§ What the exercise asks:
The entries that follow must be given again exactly, with no pictures kept.

§ Records for this exercise:
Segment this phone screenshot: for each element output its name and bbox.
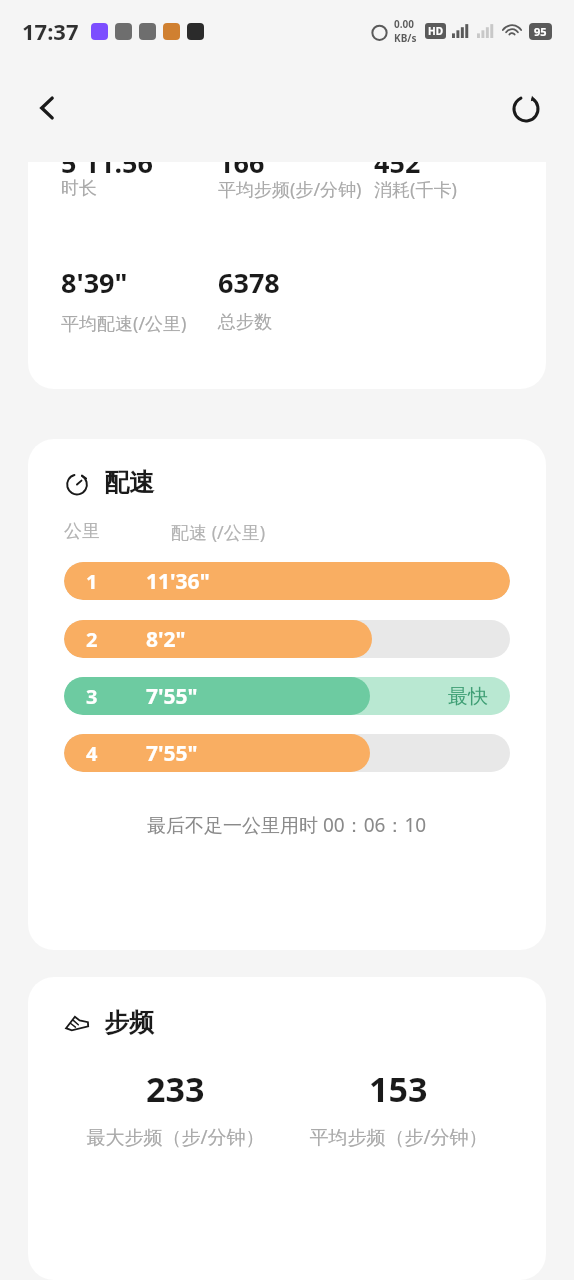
staticText: 平均步频（步/分钟） (293, 1124, 504, 1150)
staticText: 步频 (104, 1007, 154, 1038)
button[interactable]: Back (22, 82, 74, 134)
staticText: 平均步频(步/分钟) (218, 177, 368, 202)
staticText: 7'55" (146, 682, 198, 711)
staticText: 153 (369, 1066, 428, 1112)
staticText: 总步数 (218, 311, 368, 334)
staticText: 5'11.56 (61, 162, 218, 181)
staticText: 消耗(千卡) (374, 177, 524, 202)
staticText: 最大步频（步/分钟） (70, 1124, 281, 1150)
staticText: 8'39" (61, 264, 218, 301)
staticText: 时长 (61, 177, 212, 200)
staticText: 最快 (448, 684, 488, 709)
staticText: 1 (86, 568, 146, 595)
staticText: 17:37 (22, 16, 79, 46)
button[interactable]: 3 (64, 677, 510, 715)
button[interactable]: 4 (64, 734, 510, 772)
staticText: 公里 (64, 520, 171, 543)
staticText: 166 (218, 162, 374, 181)
staticText: HD (428, 24, 443, 38)
staticText: 配速 (104, 467, 154, 498)
staticText: 2 (86, 626, 146, 653)
button[interactable]: 1 (64, 562, 510, 600)
staticText: 233 (146, 1066, 205, 1112)
button[interactable]: 2 (64, 620, 510, 658)
staticText: 6378 (218, 264, 374, 301)
staticText: 95 (534, 24, 547, 39)
staticText: 11'36" (146, 567, 210, 596)
staticText: 7'55" (146, 739, 198, 768)
staticText: 最后不足一公里用时 00：06：10 (147, 812, 427, 838)
staticText: 452 (374, 162, 530, 181)
staticText: 配速 (/公里) (171, 520, 266, 545)
staticText: KB/s (394, 31, 417, 45)
staticText: 0.00 (394, 17, 414, 31)
staticText: 8'2" (146, 625, 186, 654)
staticText: 4 (86, 740, 146, 767)
button[interactable]: Refresh (500, 82, 552, 134)
staticText: 平均配速(/公里) (61, 311, 212, 336)
staticText: 3 (86, 683, 146, 710)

§ Answer to this task:
Segment this phone screenshot: for each element output its name and bbox.
staticText: 平均步频（步/分钟） (293, 1124, 504, 1150)
staticText: 步频 (104, 1007, 154, 1038)
button[interactable]: Back (22, 82, 74, 134)
staticText: 平均步频(步/分钟) (218, 177, 368, 202)
staticText: 7'55" (146, 682, 198, 711)
staticText: 153 (369, 1066, 428, 1112)
staticText: 总步数 (218, 311, 368, 334)
staticText: 5'11.56 (61, 162, 218, 181)
staticText: 消耗(千卡) (374, 177, 524, 202)
staticText: 最大步频（步/分钟） (70, 1124, 281, 1150)
staticText: 8'39" (61, 264, 218, 301)
staticText: 时长 (61, 177, 212, 200)
staticText: 最快 (448, 684, 488, 709)
staticText: 1 (86, 568, 146, 595)
staticText: 17:37 (22, 16, 79, 46)
button[interactable]: 3 (64, 677, 510, 715)
button[interactable]: 4 (64, 734, 510, 772)
staticText: 公里 (64, 520, 171, 543)
staticText: 166 (218, 162, 374, 181)
staticText: HD (428, 24, 443, 38)
staticText: 配速 (104, 467, 154, 498)
staticText: 2 (86, 626, 146, 653)
button[interactable]: 1 (64, 562, 510, 600)
staticText: 233 (146, 1066, 205, 1112)
button[interactable]: 2 (64, 620, 510, 658)
staticText: 6378 (218, 264, 374, 301)
staticText: 95 (534, 24, 547, 39)
staticText: 11'36" (146, 567, 210, 596)
staticText: 7'55" (146, 739, 198, 768)
staticText: 最后不足一公里用时 00：06：10 (147, 812, 427, 838)
staticText: 452 (374, 162, 530, 181)
staticText: 配速 (/公里) (171, 520, 266, 545)
staticText: KB/s (394, 31, 417, 45)
staticText: 0.00 (394, 17, 414, 31)
staticText: 8'2" (146, 625, 186, 654)
staticText: 4 (86, 740, 146, 767)
button[interactable]: Refresh (500, 82, 552, 134)
staticText: 平均配速(/公里) (61, 311, 212, 336)
staticText: 3 (86, 683, 146, 710)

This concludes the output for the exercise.